Now, it is obvious that the Government which represents the executive authority of the State, may act through its instrumentality or agency of natural persons or it may employ the instrumentality or agency of juridical persons to carry out its functions. In early days, when the government had limited functions, it could operate effectively through natural persons constituting its civil service and they were found adequate to discharge governmental functions, which were of traditional vintage. But as the tasks of the Government multiplied with the advent of the welfare State, it began to be increasingly felt that the framework of civil service was not sufficient to handle the new tasks which were often of specialised and highly technical character. The inadequacy of the civil service to deal with these new problems came to be realised and it became necessary to forge a new instrumentality or administrative device for handling these new problems. It was in these circumstances and with a view to supplying this administrative need that the public corporation came into being as the third arm of the Government.

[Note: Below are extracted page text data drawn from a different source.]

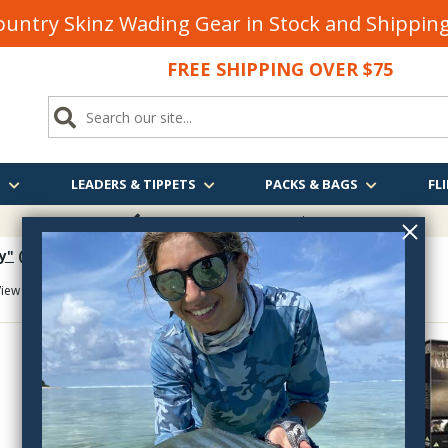
untry Skinz Wading Gear in Stock and Shippi
FREE SHIPPING OVER $75
S
LEADERS & TIPPETS
PACKS & BAGS
FLI
FREE SHIPPING
OVER $75
y"
(took 0.383 seconds)
iew As:
Item :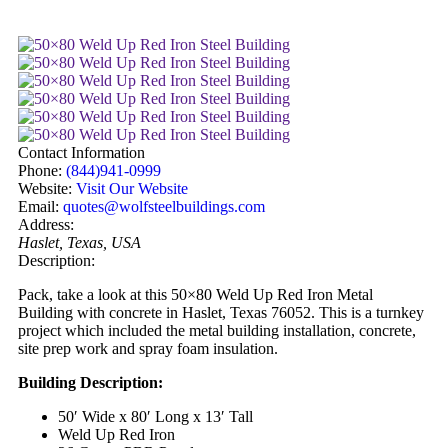
Contact Information
Phone:
(844)941-0999
Website:
Visit Our Website
Email:
quotes@wolfsteelbuildings.com
Address:
Haslet, Texas, USA
Description:
Pack, take a look at this 50×80 Weld Up Red Iron Metal
Building with concrete in Haslet, Texas 76052. This is a turnkey
project which included the metal building installation, concrete,
site prep work and spray foam insulation.
Building Description:
50′ Wide x 80′ Long x 13′ Tall
Weld Up Red Iron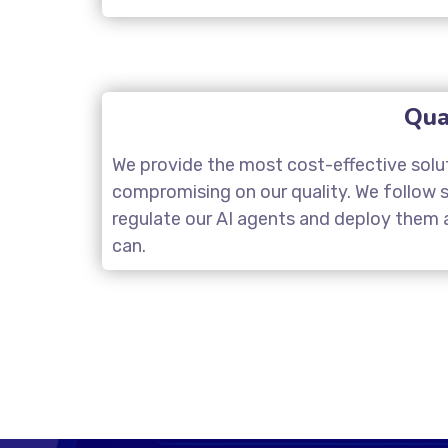
Qua
We provide the most cost-effective solu
compromising on our quality. We follow st
regulate our AI agents and deploy them a
can.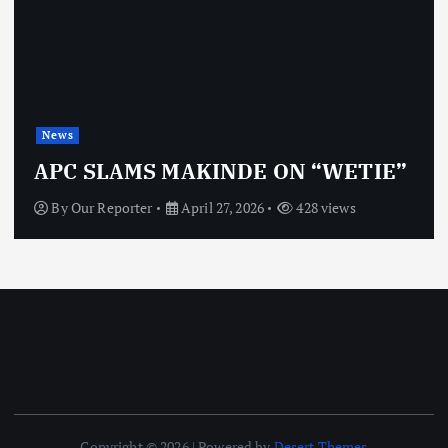
News
APC SLAMS MAKINDE ON “WETIE”
By
Our Reporter
April 27, 2026
428 views
Copyright © 2026 | Powered by
Desert Themes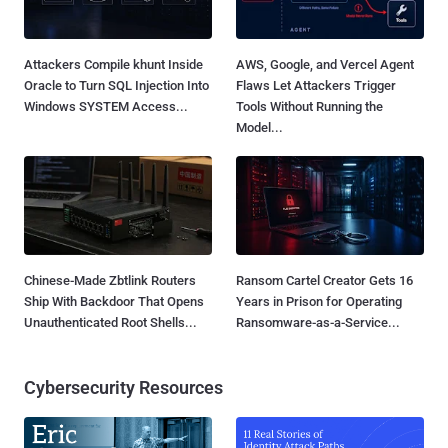
Chinese-Made Zbtlink Routers
Ransom Cartel Creator Gets 16
Ship With Backdoor That Opens
Years in Prison for Operating
Unauthenticated Root Shells...
Ransomware-as-a-Service...
Cybersecurity Resources
Burp, sqlmap, SSRF, XXE, SSTI:
11 Real Stories: How Identity
Web Exploitation, Hands-On
Exposure Unlocks Active Attack
Paths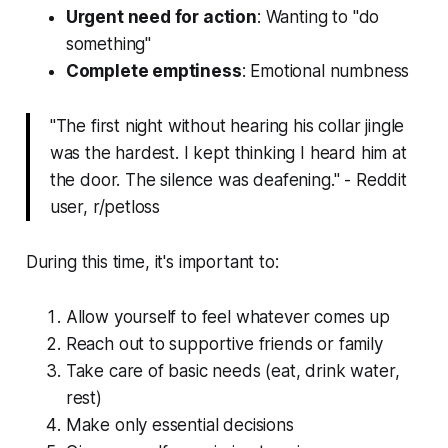
Urgent need for action
: Wanting to "do
something"
Complete emptiness
: Emotional numbness
"The first night without hearing his collar jingle
was the hardest. I kept thinking I heard him at
the door. The silence was deafening." - Reddit
user, r/petloss
During this time, it's important to:
Allow yourself to feel whatever comes up
Reach out to supportive friends or family
Take care of basic needs (eat, drink water,
rest)
Make only essential decisions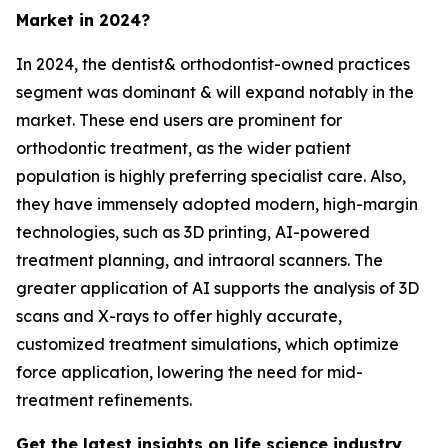
Market in 2024?
In 2024, the dentist& orthodontist-owned practices
segment was dominant & will expand notably in the
market. These end users are prominent for
orthodontic treatment, as the wider patient
population is highly preferring specialist care. Also,
they have immensely adopted modern, high-margin
technologies, such as 3D printing, AI-powered
treatment planning, and intraoral scanners. The
greater application of AI supports the analysis of 3D
scans and X-rays to offer highly accurate,
customized treatment simulations, which optimize
force application, lowering the need for mid-
treatment refinements.
Get the latest insights on life science industry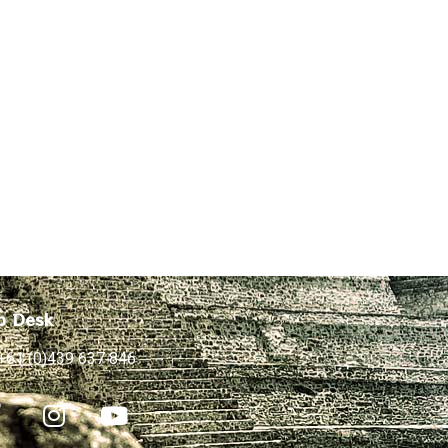
p Desk
+61 (0)439 637 846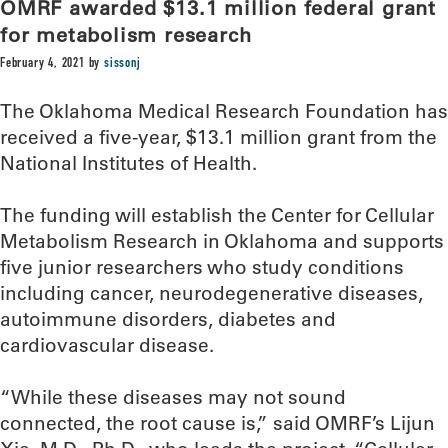
OMRF awarded $13.1 million federal grant
for metabolism research
February 4, 2021
by
sissonj
The Oklahoma Medical Research Foundation has
received a five-year, $13.1 million grant from the
National Institutes of Health.
The funding will establish the Center for Cellular
Metabolism Research in Oklahoma and supports
five junior researchers who study conditions
including cancer, neurodegenerative diseases,
autoimmune disorders, diabetes and
cardiovascular disease.
“While these diseases may not sound
connected, the root cause is,” said OMRF’s Lijun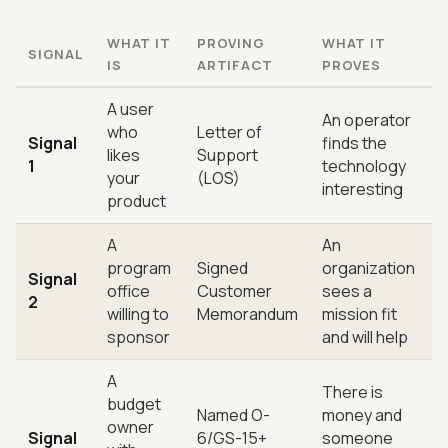
WHAT IT
PROVING
WHAT IT
SIGNAL
IS
ARTIFACT
PROVES
A user
An operator
who
Letter of
Signal
finds the
likes
Support
1
technology
your
(LOS)
interesting
product
A
An
program
Signed
organization
Signal
office
Customer
sees a
2
willing to
Memorandum
mission fit
sponsor
and will help
A
There is
budget
Named O-
money and
owner
Signal
6/GS-15+
someone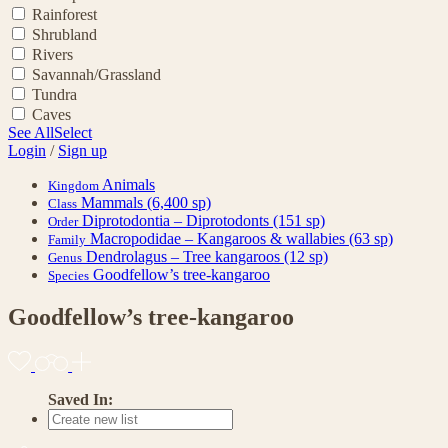
Rainforest
Shrubland
Rivers
Savannah/Grassland
Tundra
Caves
See All
Select
Login
/
Sign up
Animals
Kingdom
Mammals
(6,400 sp)
Class
Diprotodontia – Diprotodonts
(151 sp)
Order
Macropodidae – Kangaroos & wallabies
(63 sp)
Family
Dendrolagus – Tree kangaroos
(12 sp)
Genus
Goodfellow’s tree-kangaroo
Species
Goodfellow’s tree-kangaroo
Saved In: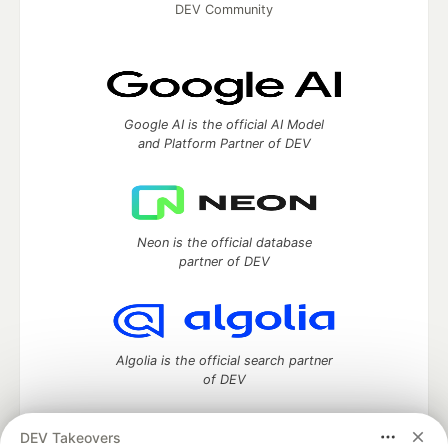
DEV Community
Google AI is the official AI Model
and Platform Partner of DEV
Neon is the official database
partner of DEV
Algolia is the official search partner
of DEV
DEV Takeovers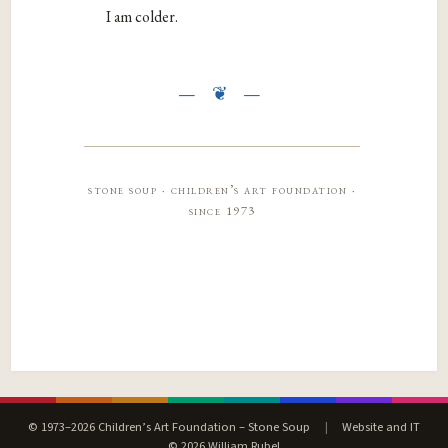
I am colder.
stone soup · children’s art foundation ·
since 1973
© 1973–2026 Children’s Art Foundation – Stone Soup
|
Website and IT
© 2026 William Rubel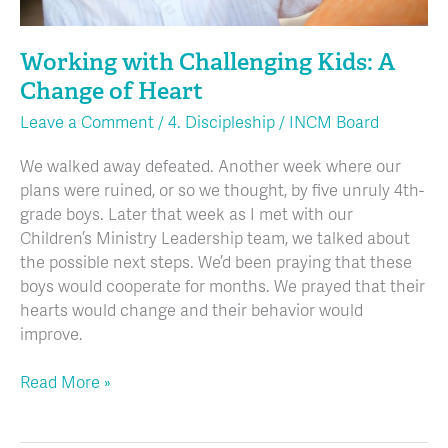
Working with Challenging Kids: A
Change of Heart
Leave a Comment
/
4. Discipleship
/
INCM Board
We walked away defeated. Another week where our
plans were ruined, or so we thought, by five unruly 4th-
grade boys. Later that week as I met with our
Children’s Ministry Leadership team, we talked about
the possible next steps. We’d been praying that these
boys would cooperate for months. We prayed that their
hearts would change and their behavior would
improve.
Read More »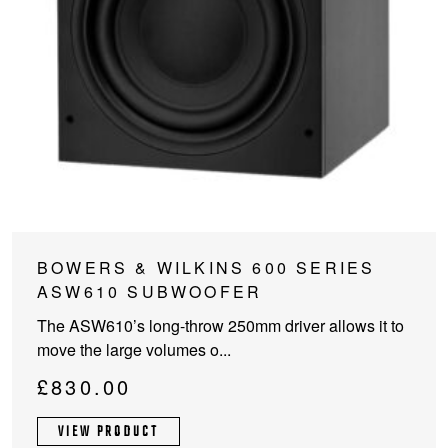
This
BOWERS & WILKINS 600 SERIES
product
ASW610 SUBWOOFER
has
The ASW610’s long-throw 250mm driver allows it to
multiple
move the large volumes o...
variants.
The
£
830.00
options
may
VIEW PRODUCT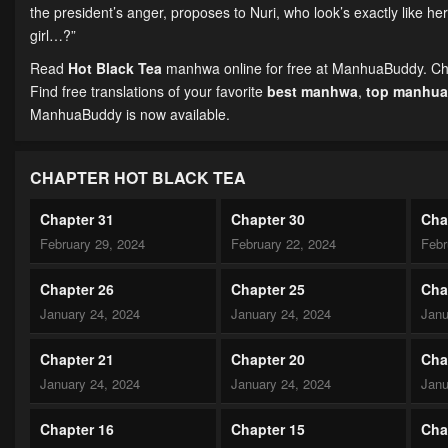
the president’s anger, proposes to Nuri, who look’s exactly like 
girl…?”
Read
Hot Black Tea
manhwa online for free at ManhuaBuddy. Chapt
Find free translations of your favorite
best manhwa
,
top manhua
ManhuaBuddy is now available.
CHAPTER HOT BLACK TEA
Chapter 31
Chapter 30
Cha
February 29, 2024
February 22, 2024
Febr
Chapter 26
Chapter 25
Cha
January 24, 2024
January 24, 2024
Janu
Chapter 21
Chapter 20
Cha
January 24, 2024
January 24, 2024
Janu
Chapter 16
Chapter 15
Cha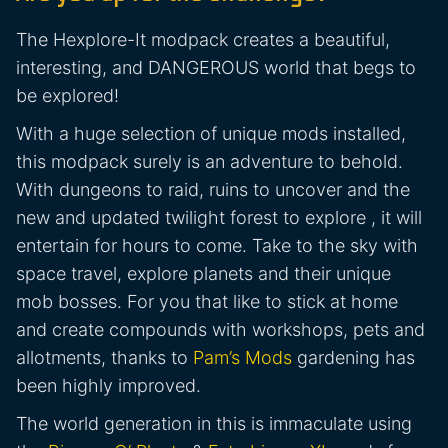
The Hexplore-It modpack creates a beautiful,
interesting, and DANGEROUS world that begs to
be explored!
With a huge selection of unique mods installed,
this modpack surely is an adventure to behold.
With dungeons to raid, ruins to uncover and the
new and updated twilight forest to explore , it will
entertain for hours to come. Take to the sky with
space travel, explore planets and their unique
mob bosses. For you that like to stick at home
and create compounds with workshops, pets and
allotments, thanks to
Pam’s Mods
gardening has
been highly improved.
The world generation in this is immaculate using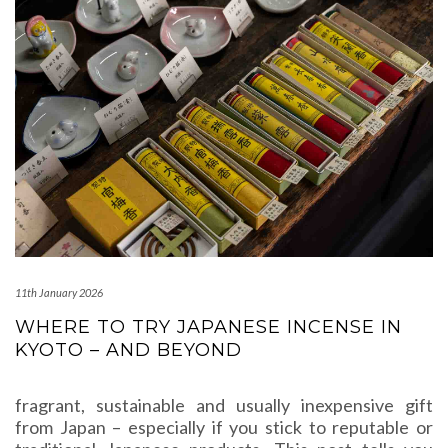
11th January 2026
WHERE TO TRY JAPANESE INCENSE IN
KYOTO – AND BEYOND
fragrant, sustainable and usually inexpensive gift
from Japan – especially if you stick to reputable or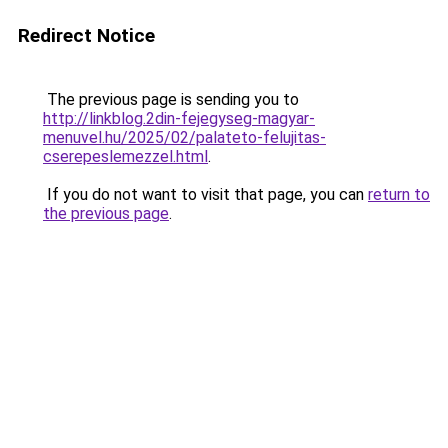
Redirect Notice
The previous page is sending you to
http://linkblog.2din-fejegyseg-magyar-
menuvel.hu/2025/02/palateto-felujitas-
cserepeslemezzel.html
.
If you do not want to visit that page, you can
return to
the previous page
.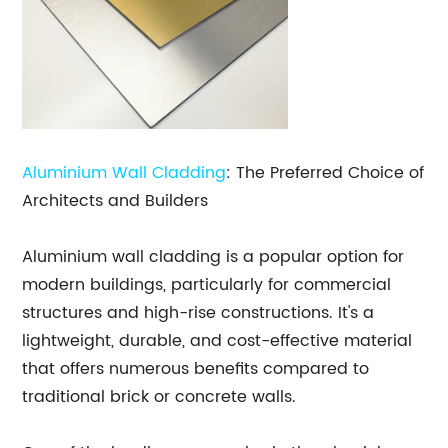
Aluminium Wall Cladding
: The Preferred Choice of
Architects and Builders
Aluminium wall cladding is a popular option for
modern buildings, particularly for commercial
structures and high-rise constructions. It's a
lightweight, durable, and cost-effective material
that offers numerous benefits compared to
traditional brick or concrete walls.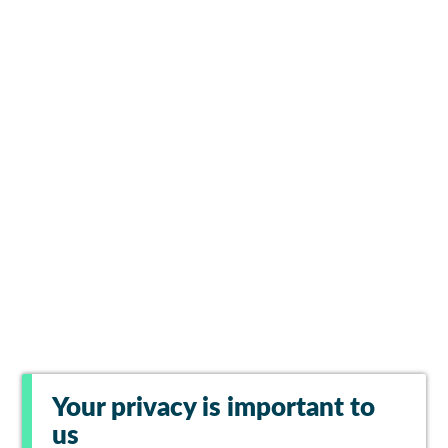
Your privacy is important to
us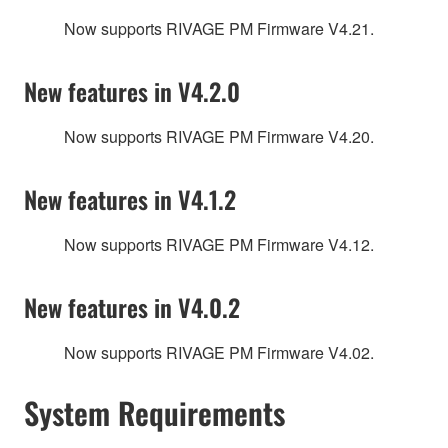
Now supports RIVAGE PM Firmware V4.21.
New features in V4.2.0
Now supports RIVAGE PM Firmware V4.20.
New features in V4.1.2
Now supports RIVAGE PM Firmware V4.12.
New features in V4.0.2
Now supports RIVAGE PM Firmware V4.02.
System Requirements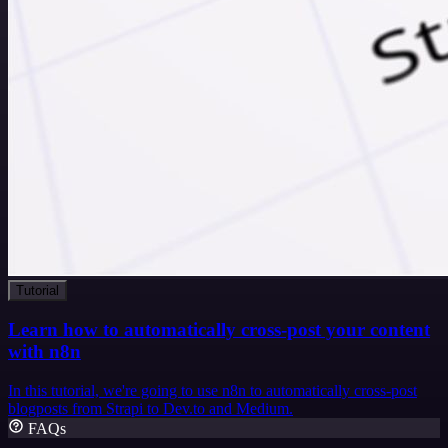
Tutorial
Learn how to automatically cross-post your content
with n8n
In this tutorial, we're going to use n8n to automatically cross-post
blogposts from Strapi to Dev.to and Medium.
FAQs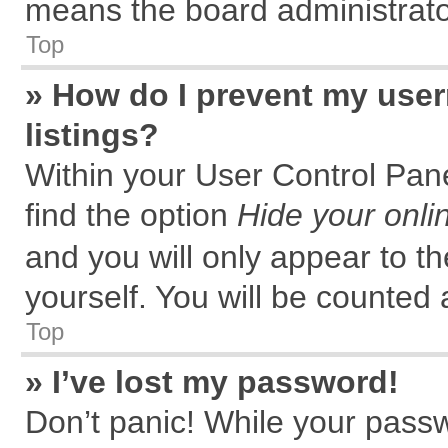
means the board administrator
Top
» How do I prevent my user
listings?
Within your User Control Pane
find the option
Hide your onli
and you will only appear to t
yourself. You will be counted 
Top
» I’ve lost my password!
Don’t panic! While your passw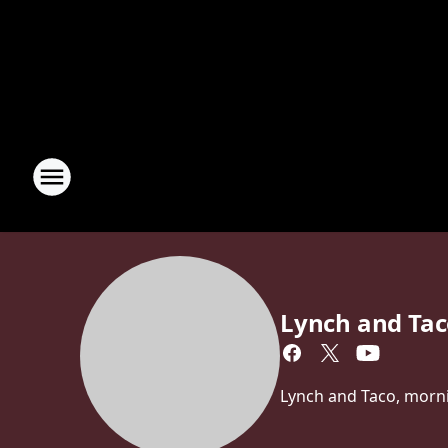
Lynch and Ta
Lynch and Taco, morn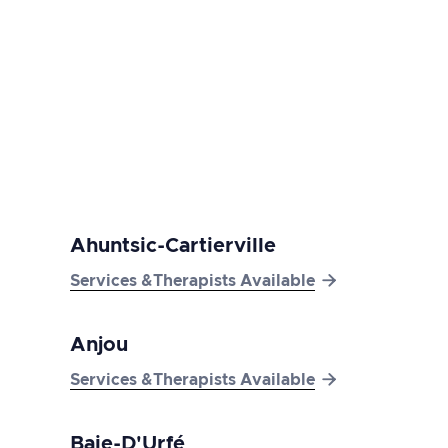
here
Ahuntsic-Cartierville

Services &Therapists Available
Anjou

Services &Therapists Available
Baie-D'Urfé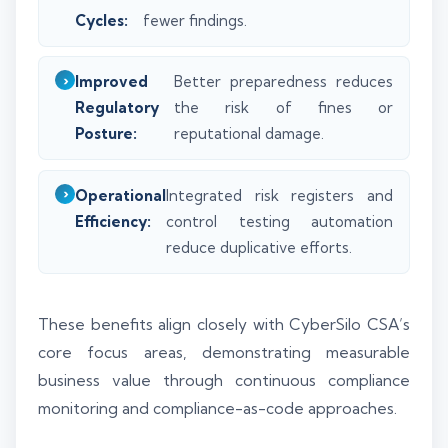
Cycles:
fewer findings.
Improved
Better preparedness reduces
Regulatory
the risk of fines or
Posture:
reputational damage.
Operational
Integrated risk registers and
Efficiency:
control testing automation
reduce duplicative efforts.
These benefits align closely with CyberSilo CSA’s
core focus areas, demonstrating measurable
business value through continuous compliance
monitoring and compliance-as-code approaches.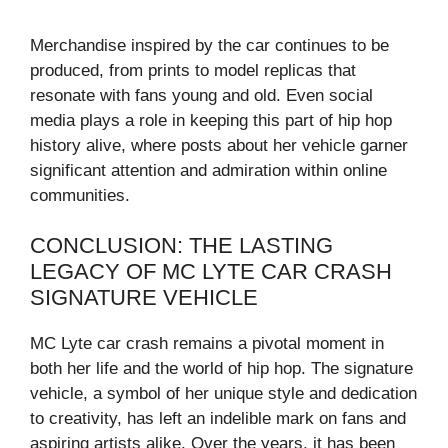
Merchandise inspired by the car continues to be
produced, from prints to model replicas that
resonate with fans young and old. Even social
media plays a role in keeping this part of hip hop
history alive, where posts about her vehicle garner
significant attention and admiration within online
communities.
CONCLUSION: THE LASTING
LEGACY OF MC LYTE CAR CRASH
SIGNATURE VEHICLE
MC Lyte car crash remains a pivotal moment in
both her life and the world of hip hop. The signature
vehicle, a symbol of her unique style and dedication
to creativity, has left an indelible mark on fans and
aspiring artists alike. Over the years, it has been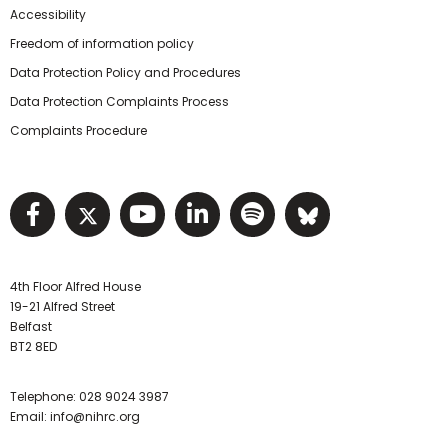
Accessibility
Freedom of information policy
Data Protection Policy and Procedures
Data Protection Complaints Process
Complaints Procedure
Visit NIHRC facebook page
Visit NIHRC twitter page
Visit NIHRC YouTube pa
Visit NIHRC Linked I
Visit NIHRC Spo
Visit NIHR
4th Floor Alfred House
19-21 Alfred Street
Belfast
BT2 8ED
Telephone:
028 9024 3987
Email:
info@nihrc.org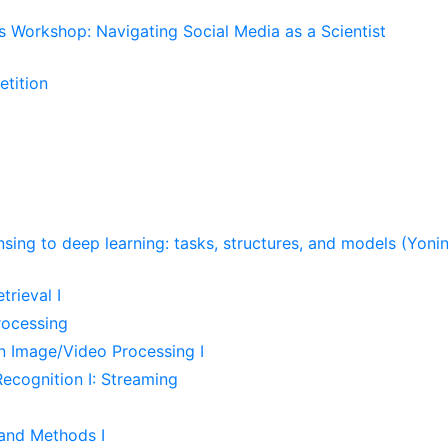
s Workshop: Navigating Social Media as a Scientist
tition
ing to deep learning: tasks, structures, and models (Yonin
rieval I
Processing
n Image/Video Processing I
ecognition I: Streaming
and Methods I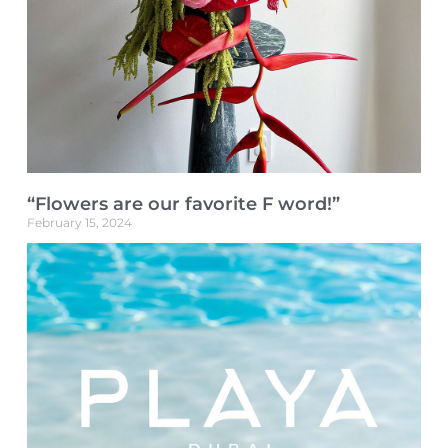
“Flowers are our favorite F word!”
February 15, 2024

In the said paragraph, the Supreme Court also quoted with approval the observation of Mr. Justice Mathew in the case of Sukhdev v. Bhagat Ram (supra) that such federal corporations would ex-hypothesi be agencies of the Government. The Supreme Court in para 14 of the decision in the International Airport Authority's case has specifically laid down that 'a Corporation may be created in one or two ways. It may be either established by a statute or incorporated under a law such as the Companies Act 1956 or the Societies Registration Act, 1860. Where a Corporation is wholly controlled by Government not only in its policy making but also in carrying out the functions entrusted to it by the law establishing it or by the charter of its incorporation, there can be no doubt that it would be an instrumentality or agency of Government.' The Supreme Court in the said decision has also discussed at length the various steps by which the instrumentality or agency of the State Government can be found out. In para 20 of the said decision the Supreme Court has observed to the following effect:

Now, obviously where a corporation is an instrumentality or agency of Government, it would, in the exercise of its power or discretion, be subject to the same constitutional or public law limitations as Government. The rule inhibiting arbitrary action by Government which we have discussed above must apply equally where such corporation is dealing with the public, whether by way of giving jobs or entering into contracts or otherwise, and it cannot act arbitrarily and enter into relationship with any person it likes at its sweet will, but its action must be in conformity with some principle which meets the test of reason and relevance.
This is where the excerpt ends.